Thursday, June 28, 2007

Intermezzo

The Senate rang down the curtain on Act II of the immigration drama today to what will be decidedly mixed reviews. The "Great Compromise" can be safely archived and those Senators clever (or needful) enough to have voted on both "sides" of the bill can point to whichever vote is most helpful in their next campaign.

Nothing was done, nothing was achieved, nothing resolved - all in all a rather good day for the Senate and a fine prelude for Act III in which the "People's House" will "respond to the will of the electorate" and...

Well, that's the hard part, isn't it? After all, if existing laws were enforced, "immigration" wouldn't be an issue at all. In fact, if the Congresscritters can just hold on and continue to do absolutely nothing, time will once again cure an ill. Funny how that works.

ht - Peter UK

3 comments:

ex-democrat said...

Dear Congress & White House:
Please take a half-hour break, then get down to the job you are constitutionally charged with: securing our borders.

loner said...

My best guess at this point is this goes the way of health care. The grand scheme fails and the government stops doing anything constructive or otherwise to address whatever real problems there are for the foreseeable future.
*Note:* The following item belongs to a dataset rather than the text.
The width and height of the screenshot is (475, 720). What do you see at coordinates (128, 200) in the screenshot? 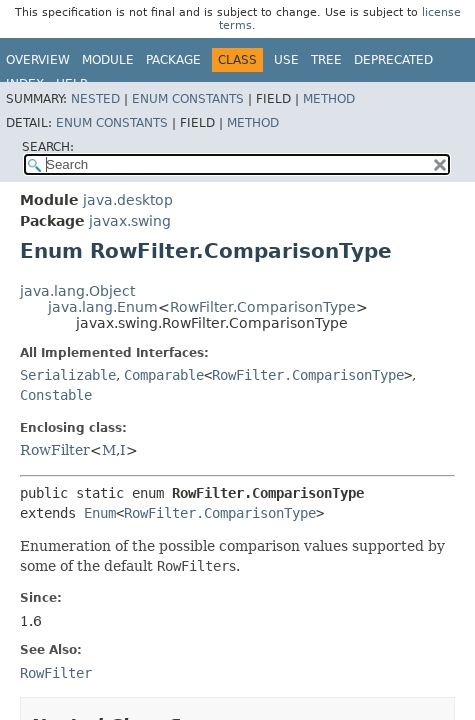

The markets do what they can to mitigate such problems and if there's a market for labor from elsewhere labor from elsewhere continues to materialize. Just a guess.

Rick Ballard said...

Loner,

I think that's very close. I would add that the word on the cuts in new home starts has filtered all the way down to the southernmost tip of Mexico by now and that attempted crossings will fall as a result. The 400K drop in starts equals a net on site job loss of about 1.6 million. That hasn't shown up to any great extent in unemployment numbers which might lead one to theorize that a fair chunk of the jobs were of the black or gray variety.

Maybe there'll be enough pruners, pickers and packers this year to get all the fruit off the vines and trees.